La présente proposition de loi entend donc réconcilier ces deux phénomènes, en faisant en sorte que les moins polluants des véhicules mis au rebut dans le cadre de la prime à la conversion soient remis à titre gracieux aux autorités organisatrices de la mobilité (AOM) volontaires. Celles-ci pourront ainsi mettre en place, le cas échéant, des services de location à destination des publics les plus précaires, grâce aux associations, notamment les garages solidaires.
Afin de mieux l’encadrer et de réduire son potentiel impact environnemental, le texte a été modifié en commission. Il a ainsi été restreint aux seuls véhicules à essence classés Crit’Air 3. D’ailleurs, nous examinerons tout à l’heure un amendement de la commission visant à élargir le dispositif – légèrement, toutefois – aux véhicules rétrofités.
En commission, nous avons également cherché à améliorer le caractère opérationnel du mécanisme. Le texte prévoit désormais un conventionnement entre l’AOM et les différentes parties prenantes, afin de définir à l’échelle du territoire les modalités du service proposé, en bonne subsidiarité.
Au bout du compte, il ne s’agit aucunement de remettre en question la logique et l’objectif de la prime à la conversion ; il s’agit, bien au contraire, d’aider les ménages les plus modestes à participer à la transition écologique, plus précisément à la décarbonation du parc automobile que nous appelons de nos vœux.
En outre, la limitation du dispositif aux véhicules à essence classés Crit’Air 3 est de nature à lever les quelques doutes émis par certains à l’égard du texte, justement parce qu’elle permet de réduire son potentiel impact environnemental. Le dispositif fera en outre l’objet d’une évaluation, ainsi que le prévoit l’article 1er bis, introduit par la commission.

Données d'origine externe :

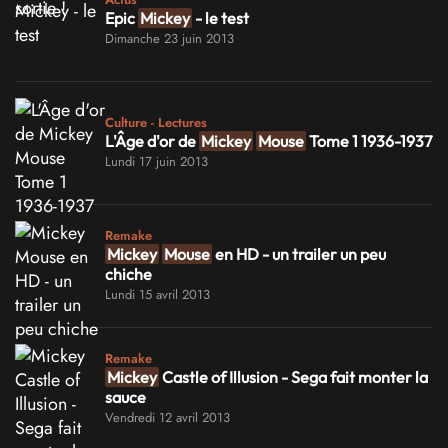
Epic
Mickey
- le test
Dimanche 23 juin 2013
Culture - Lectures
L'Âge d'or de
Mickey
Mouse
Tome 1 1936-1937
Lundi 17 juin 2013
Remake
Mickey
Mouse
en HD - un trailer un peu
chiche
Lundi 15 avril 2013
Remake
Mickey
Castle of Illusion - Sega fait monter la
sauce
Vendredi 12 avril 2013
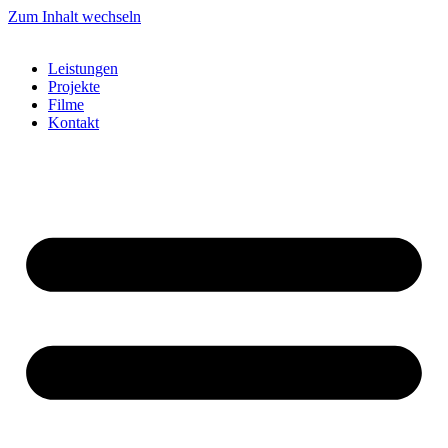
Zum Inhalt wechseln
Leistungen
Projekte
Filme
Kontakt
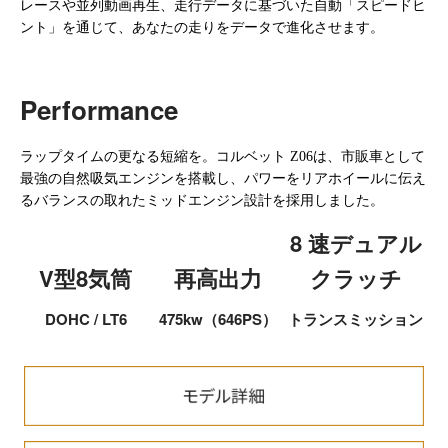
レースや並列動画再生、走行データに基づいた自動「スピードヒ
ント」を通じて、あなたの走りをデータで進化させます。
Performance
ラップタイムの更なる短縮を。コルベット
Z06
は、市販車として
最強の自然吸気エンジンを搭載し、パワーをリアホイールに伝え
るバランスの取れたミッドエンジン設計を採用しました。
8 速デュアル
V型8気筒
再高出力
クラッチ
DOHC / LT6
475kw（646PS）
トランスミッション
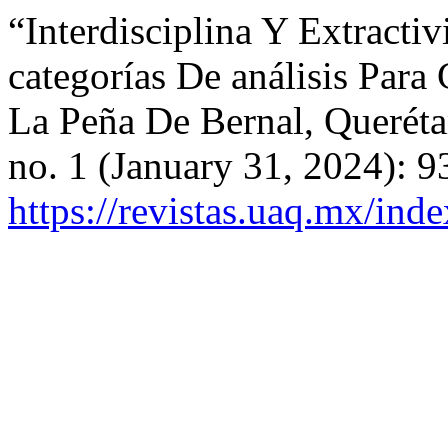
“Interdisciplina Y Extract
categorías De análisis Para
La Peña De Bernal, Querét
no. 1 (January 31, 2024): 
https://revistas.uaq.mx/ind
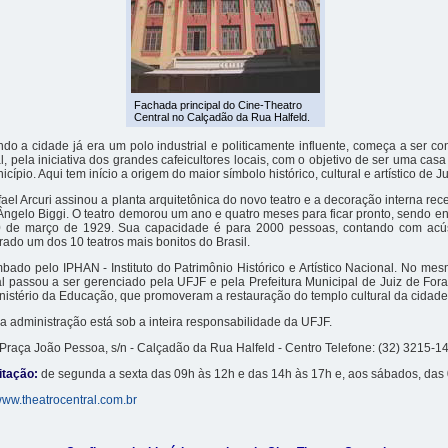
Fachada principal do Cine-Theatro
Central no Calçadão da Rua Halfeld.
o a cidade já era um polo industrial e politicamente influente, começa a ser co
l, pela iniciativa dos grandes cafeicultores locais, com o objetivo de ser uma cas
icípio. Aqui tem início a origem do maior símbolo histórico, cultural e artístico de J
fael Arcuri assinou a planta arquitetônica do novo teatro e a decoração interna re
o Ângelo Biggi. O teatro demorou um ano e quatro meses para ficar pronto, sendo en
 de março de 1929. Sua capacidade é para 2000 pessoas, contando com acúst
ado um dos 10 teatros mais bonitos do Brasil.
ado pelo IPHAN - Instituto do Patrimônio Histórico e Artístico Nacional. No mes
l passou a ser gerenciado pela UFJF e pela Prefeitura Municipal de Juiz de For
nistério da Educação, que promoveram a restauração do templo cultural da cidad
a administração está sob a inteira responsabilidade da UFJF.
Praça João Pessoa, s/n - Calçadão da Rua Halfeld - Centro Telefone: (32) 3215-1
itação:
de segunda a sexta das 09h às 12h e das 14h às 17h e, aos sábados, das
ww.theatrocentral.com.br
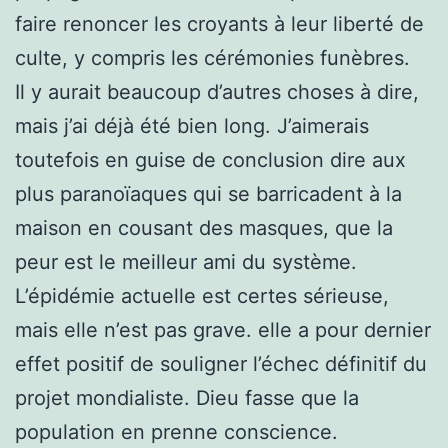
faire renoncer les croyants à leur liberté de
culte, y compris les cérémonies funèbres.
Il y aurait beaucoup d’autres choses à dire,
mais j’ai déjà été bien long. J’aimerais
toutefois en guise de conclusion dire aux
plus paranoïaques qui se barricadent à la
maison en cousant des masques, que la
peur est le meilleur ami du système.
L’épidémie actuelle est certes sérieuse,
mais elle n’est pas grave. elle a pour dernier
effet positif de souligner l’échec définitif du
projet mondialiste. Dieu fasse que la
population en prenne conscience.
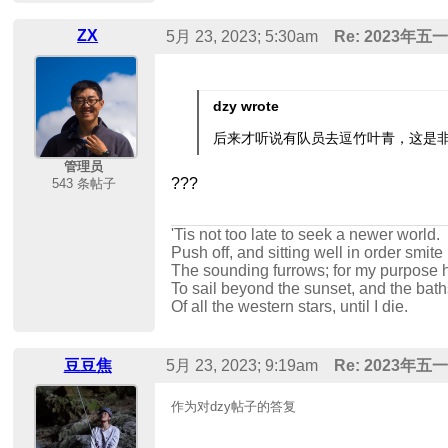
ZX
5月 23, 2023; 5:30am
Re: 2023年
dzy wrote
后来才听说有队员去逗竹叶青，这是
管理员
???
543 条帖子
'Tis not too late to seek a newer world.
Push off, and sitting well in order smite
The sounding furrows; for my purpose 
To sail beyond the sunset, and the bath
Of all the western stars, until I die.
豆豆焦
5月 23, 2023; 9:19am
Re: 2023年
作为对dzy帖子的答复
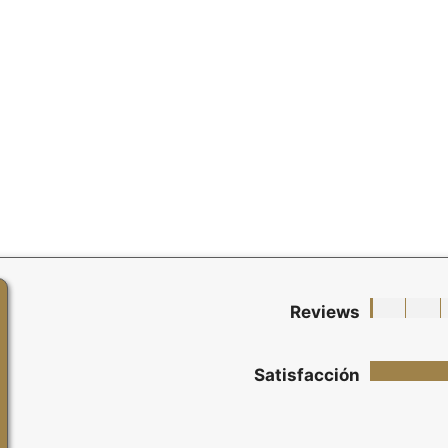
Reviews
Satisfacción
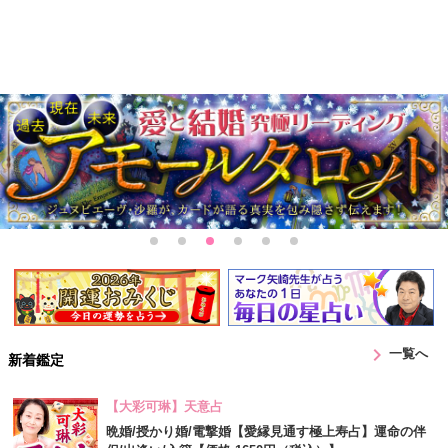
chevron_right
一覧へ
新着鑑定
【大彩可琳】天意占
晩婚/授かり婚/電撃婚【愛縁見通す極上寿占】運命の伴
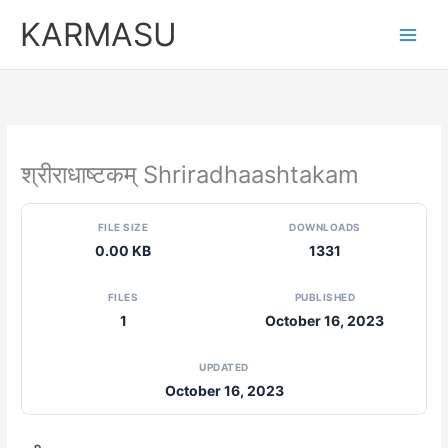
Skip
KARMASU
to
content
श्रीराधाष्टकम् Shriradhaashtakam
FILE SIZE
DOWNLOADS
0.00 KB
1331
FILES
PUBLISHED
1
October 16, 2023
UPDATED
October 16, 2023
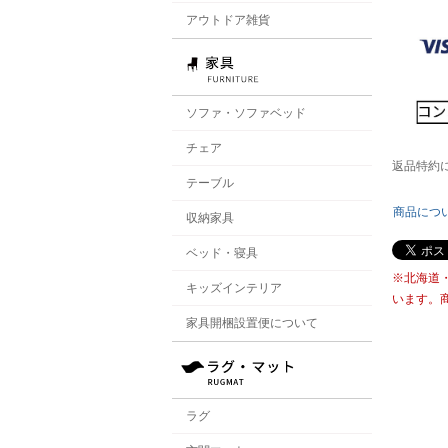
アウトドア雑貨
ソファ・ソファベッド
チェア
返品特約
テーブル
商品につ
収納家具
ベッド・寝具
※北海道
キッズインテリア
います。
家具開梱設置便について
ラグ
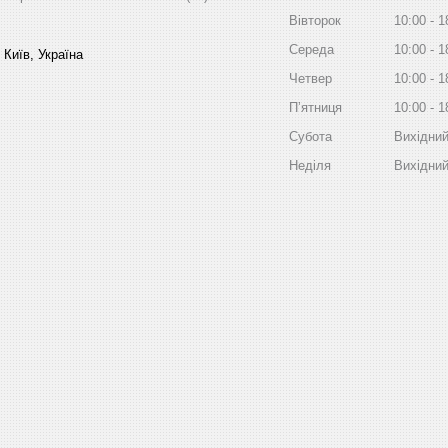
Вівторок
10:00
1
Середа
10:00
1
 Київ, Україна
Четвер
10:00
1
Пʼятниця
10:00
1
Субота
Вихідни
Неділя
Вихідни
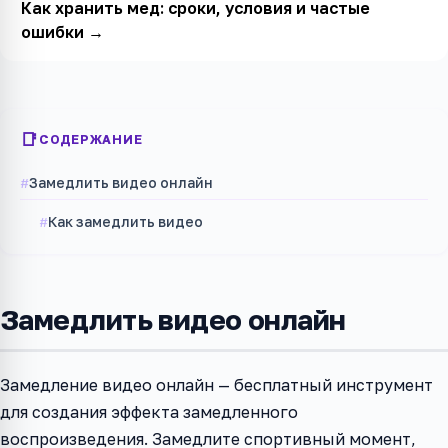
Как хранить мед: сроки, условия и частые
ошибки
→
СОДЕРЖАНИЕ
Замедлить видео онлайн
Как замедлить видео
Замедлить видео онлайн
Замедление видео онлайн — бесплатный инструмент
для создания эффекта замедленного
воспроизведения. Замедлите спортивный момент,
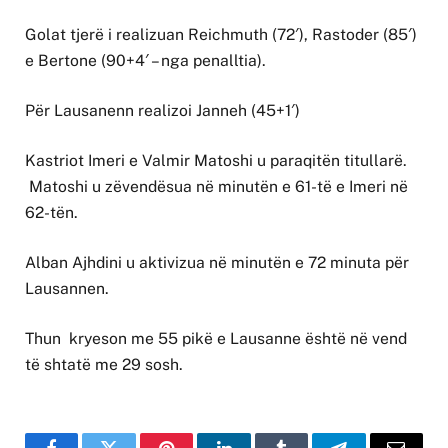
Golat tjerë i realizuan Reichmuth (72′), Rastoder (85′)
e Bertone (90+4′ – nga penalltia).
Për Lausanenn realizoi Janneh (45+1′)
Kastriot Imeri e Valmir Matoshi u paraqitën titullarë.
Matoshi u zëvendësua në minutën e 61-të e Imeri në
62-tën.
Alban Ajhdini u aktivizua në minutën e 72 minuta për
Lausannen.
Thun kryeson me 55 pikë e Lausanne është në vend
të shtatë me 29 sosh.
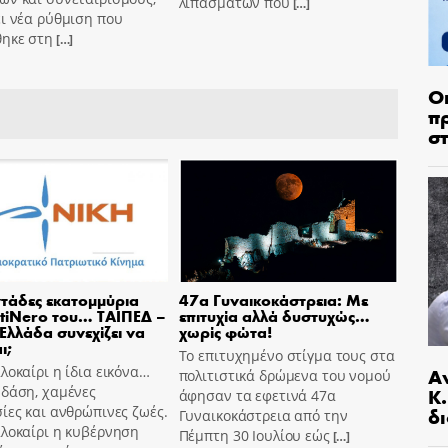
λιπασμάτων που
[…]
ι νέα ρύθμιση που
θηκε στη
[…]
Ο
π
σ
τάδες εκατομμύρια
47α Γυναικοκάστρεια: Με
tiNero του… ΤΑΙΠΕΔ –
επιτυχία αλλά δυστυχώς…
 Ελλάδα συνεχίζει να
χωρίς φώτα!
ι;
Το επιτυχημένο στίγμα τους στα
λοκαίρι η ίδια εικόνα…
Α
πολιτιστικά δρώμενα του νομού
 δάση, χαμένες
Κ
άφησαν τα εφετινά 47α
ίες και ανθρώπινες ζωές.
δι
Γυναικοκάστρεια από την
αλοκαίρι η κυβέρνηση
Πέμπτη 30 Ιουλίου εώς
[…]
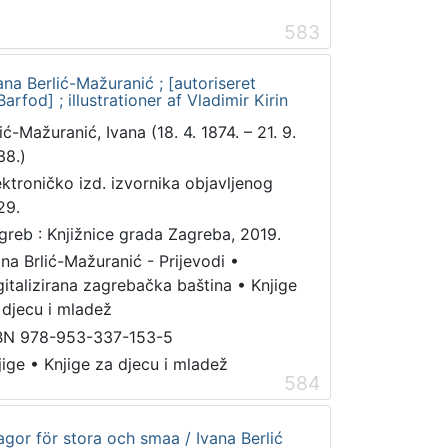
583
na Berlić-Mažuranić ; [autoriseret
rfod] ; illustrationer af Vladimir Kirin
ić-Mažuranić, Ivana (18. 4. 1874. – 21. 9.
38.)
ektroničko izd. izvornika objavljenog
29.
greb : Knjižnice grada Zagreba, 2019.
ana Brlić-Mažuranić - Prijevodi
•
gitalizirana zagrebačka baština
•
Knjige
 djecu i mladež
BN 978-953-337-153-5
jige
•
Knjige za djecu i mladež
584
gor för stora och smaa / Ivana Berlić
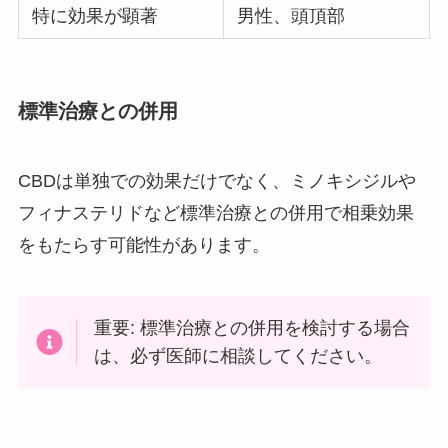
特に効果が顕著
男性、頭頂部
標準治療との併用
CBDは単独での効果だけでなく、ミノキシジルや
フィナステリドなど標準治療との併用で相乗効果
をもたらす可能性があります。
重要: 標準治療との併用を検討する場合
は、必ず医師に相談してください。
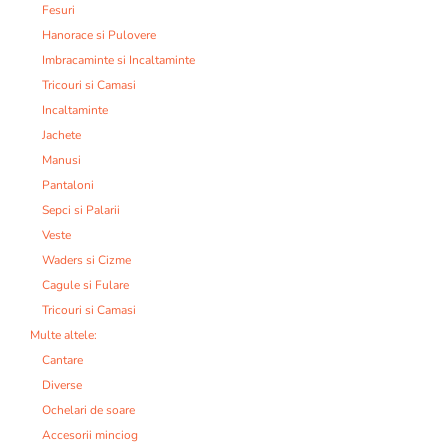
Fesuri
Hanorace si Pulovere
Imbracaminte si Incaltaminte
Tricouri si Camasi
Incaltaminte
Jachete
Manusi
Pantaloni
Sepci si Palarii
Veste
Waders si Cizme
Cagule si Fulare
Tricouri si Camasi
Multe altele:
Cantare
Diverse
Ochelari de soare
Accesorii minciog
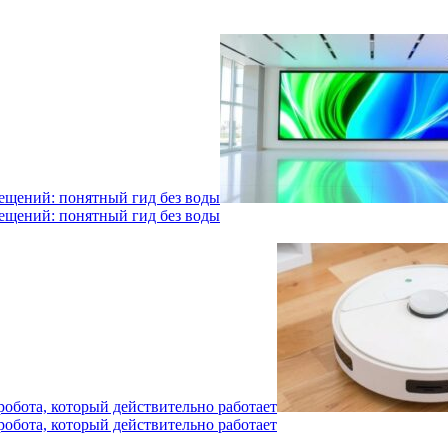
мещений: понятный гид без воды
мещений: понятный гид без воды
робота, который действительно работает
робота, который действительно работает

Cette proposition de loi est la preuve que nous pouvons envisager, de façon transpartisane, une écologie populaire et pragmatique. À cet égard, monsieur le ministre, il est illusoire de penser que ce dispositif fonctionnerait si on le restreignait aux seuls véhicules rétrofités ; nous avons déjà eu l’occasion d’en discuter, et je ne doute pas que nous y reviendrons plus tard.
La commission est tout à fait ouverte à l’idée d’intégrer les véhicules rétrofités ; nous vous proposerons même un amendement en ce sens. Cela étant, compte tenu du coût d’une opération de rétrofit – de 10 000 euros à 15 000 euros –, il y a fort à parier que le gisement de véhicules rétrofités ne serait pas à même de répondre aux besoins de la location solidaire.
En outre, le dispositif proposé ne doit pas être opposé au leasing social, qui devrait entrer en vigueur le 1er janvier prochain – enfin ! Les services de location solidaire dont nous parlons ici s’adressent notamment aux ménages des premier et deuxième déciles, qui, il faut le dire clairement, ne disposent pas des ressources financières suffisantes pour prendre part au leasing social.
C’est pourquoi il ne faut pas voir ces initiatives comme concurrentes : elles sont au contraire complémentaires. Je forme donc le vœu que nos échanges, ce jour, permettront de convaincre chacun et chacune du bien-fondé de ce dispositif, qui, je l’espère, ira au bout de la navette parlementaire.